Dataset entries
____
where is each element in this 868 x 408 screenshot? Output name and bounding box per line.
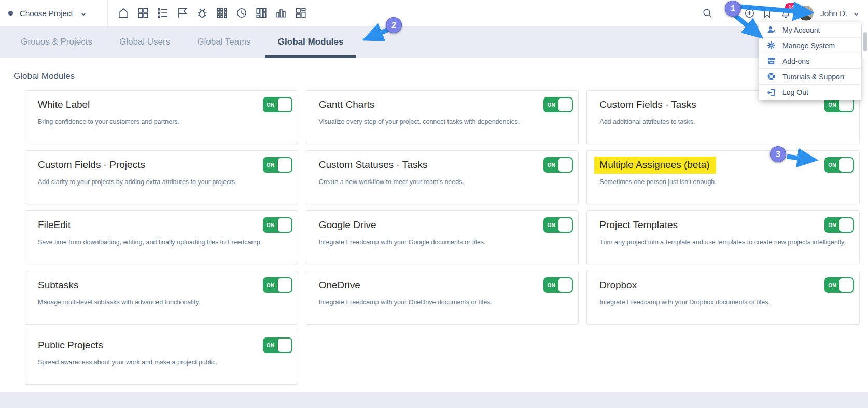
- project-color-dot: [8, 11, 13, 16]
- toggle-on-label: ON: [543, 283, 559, 288]
- tab[interactable]: Global Users: [107, 26, 183, 58]
- module-description: Visualize every step of your project, co…: [319, 118, 566, 125]
- add-ons-icon: [767, 57, 776, 65]
- module-toggle[interactable]: ON: [263, 337, 292, 353]
- reports-icon[interactable]: [275, 7, 287, 19]
- milestones-icon[interactable]: [176, 7, 189, 19]
- module-description: Turn any project into a template and use…: [599, 238, 847, 246]
- search-icon[interactable]: [702, 8, 713, 19]
- module-description: Integrate Freedcamp with your Google doc…: [319, 238, 566, 246]
- notifications-bell-icon[interactable]: 14: [780, 8, 791, 19]
- tutorials-icon: [767, 72, 776, 81]
- toggle-on-label: ON: [824, 283, 840, 288]
- widgets-icon[interactable]: [295, 7, 307, 19]
- module-toggle[interactable]: ON: [263, 97, 292, 112]
- topbar-actions: 14 John D.: [702, 6, 868, 21]
- toggle-knob: [278, 98, 291, 111]
- module-description: Save time from downloading, editing, and…: [38, 238, 285, 246]
- toggle-on-label: ON: [263, 222, 278, 228]
- page-title: Global Modules: [13, 71, 868, 81]
- user-menu-item[interactable]: Tutorials & Support: [759, 69, 861, 85]
- tab-bar: Groups & Projects Global Users Global Te…: [0, 26, 868, 58]
- user-name[interactable]: John D.: [820, 9, 847, 18]
- user-menu-item-label: Log Out: [782, 88, 808, 96]
- toggle-knob: [839, 278, 853, 292]
- scrollbar-thumb[interactable]: [863, 32, 867, 51]
- notifications-count-badge: 14: [785, 3, 797, 11]
- issues-icon[interactable]: [196, 7, 208, 19]
- add-icon[interactable]: [744, 8, 755, 19]
- module-title: Custom Fields - Tasks: [599, 98, 696, 111]
- time-icon[interactable]: [235, 7, 248, 19]
- applications-icon[interactable]: [216, 7, 228, 19]
- toggle-knob: [839, 158, 853, 172]
- module-toggle[interactable]: ON: [263, 157, 292, 173]
- bookmark-icon[interactable]: [762, 8, 773, 19]
- module-title: OneDrive: [319, 278, 360, 292]
- module-card: Google Drive Integrate Freedcamp with yo…: [306, 210, 579, 264]
- module-title: Multiple Assignees (beta): [594, 157, 716, 174]
- user-menu-item-label: Tutorials & Support: [782, 73, 844, 81]
- modules-grid: White Label Bring confidence to your cus…: [0, 81, 868, 385]
- module-description: Integrate Freedcamp with your OneDrive d…: [319, 299, 566, 306]
- toggle-knob: [558, 278, 572, 292]
- toggle-on-label: ON: [543, 222, 559, 228]
- toggle-knob: [278, 339, 291, 352]
- toggle-knob: [278, 278, 291, 292]
- topbar: Choose Project 14 John D.: [0, 0, 868, 26]
- module-card: OneDrive Integrate Freedcamp with your O…: [306, 271, 579, 325]
- home-icon[interactable]: [117, 7, 130, 19]
- module-title: FileEdit: [38, 218, 71, 232]
- module-toggle[interactable]: ON: [543, 217, 573, 233]
- project-selector-label: Choose Project: [20, 9, 73, 18]
- toggle-knob: [839, 218, 853, 232]
- module-title: Public Projects: [38, 339, 103, 352]
- user-menu-item[interactable]: My Account: [759, 22, 861, 38]
- toggle-on-label: ON: [543, 162, 559, 168]
- module-title: Dropbox: [599, 278, 637, 292]
- module-title: Subtasks: [38, 278, 78, 292]
- toggle-knob: [558, 218, 572, 232]
- tasks-icon[interactable]: [157, 7, 169, 19]
- user-menu-item[interactable]: Add-ons: [759, 53, 861, 69]
- dashboard-icon[interactable]: [137, 7, 149, 19]
- chevron-down-icon: [80, 10, 87, 16]
- module-toggle[interactable]: ON: [824, 157, 854, 173]
- toggle-on-label: ON: [263, 102, 278, 108]
- module-description: Add clarity to your projects by adding e…: [38, 178, 285, 186]
- toggle-on-label: ON: [824, 222, 840, 228]
- module-description: Spread awareness about your work and mak…: [38, 359, 285, 366]
- tab[interactable]: Global Teams: [185, 26, 263, 58]
- module-title: Custom Statuses - Tasks: [319, 158, 428, 172]
- admin-screen: Choose Project 14 John D.: [0, 0, 868, 408]
- module-toggle[interactable]: ON: [543, 97, 573, 112]
- module-description: Bring confidence to your customers and p…: [38, 118, 285, 125]
- module-card: Subtasks Manage multi-level subtasks wit…: [25, 271, 298, 325]
- module-toggle[interactable]: ON: [543, 157, 573, 173]
- user-menu-item[interactable]: Manage System: [759, 38, 861, 53]
- module-toggle[interactable]: ON: [543, 277, 573, 293]
- module-description: Manage multi-level subtasks with advance…: [38, 299, 285, 306]
- module-title: Custom Fields - Projects: [38, 158, 145, 172]
- user-avatar[interactable]: [799, 6, 814, 21]
- module-card: White Label Bring confidence to your cus…: [25, 90, 298, 144]
- module-toggle[interactable]: ON: [824, 277, 854, 293]
- log-out-icon: [767, 88, 776, 97]
- module-toggle[interactable]: ON: [263, 217, 292, 233]
- footer-bar: [0, 392, 868, 408]
- manage-system-icon: [767, 41, 776, 50]
- toggle-on-label: ON: [263, 162, 278, 168]
- project-selector[interactable]: Choose Project: [0, 0, 107, 26]
- user-menu-item-label: Manage System: [782, 41, 835, 50]
- toggle-on-label: ON: [263, 283, 278, 288]
- module-description: Integrate Freedcamp with your Dropbox do…: [599, 299, 847, 306]
- module-card: Custom Statuses - Tasks Create a new wor…: [306, 150, 579, 204]
- module-card: Gantt Charts Visualize every step of you…: [306, 90, 579, 144]
- user-menu-item[interactable]: Log Out: [759, 85, 861, 100]
- module-toggle[interactable]: ON: [824, 217, 854, 233]
- user-menu-chevron-icon[interactable]: [853, 10, 859, 16]
- tab[interactable]: Global Modules: [265, 26, 356, 58]
- kanban-icon[interactable]: [255, 7, 268, 19]
- module-toggle[interactable]: ON: [263, 277, 292, 293]
- tab[interactable]: Groups & Projects: [8, 26, 105, 58]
____
■ WORK INSTRUCTIONS
Wherever the word "OneDrive" appears in the entries above, copy that line.

■ TASK ANSWER
- module-title: OneDrive: [319, 278, 360, 292]
- module-description: Integrate Freedcamp with your OneDrive d…: [319, 299, 566, 306]
- module-card: OneDrive Integrate Freedcamp with your O…: [306, 271, 579, 325]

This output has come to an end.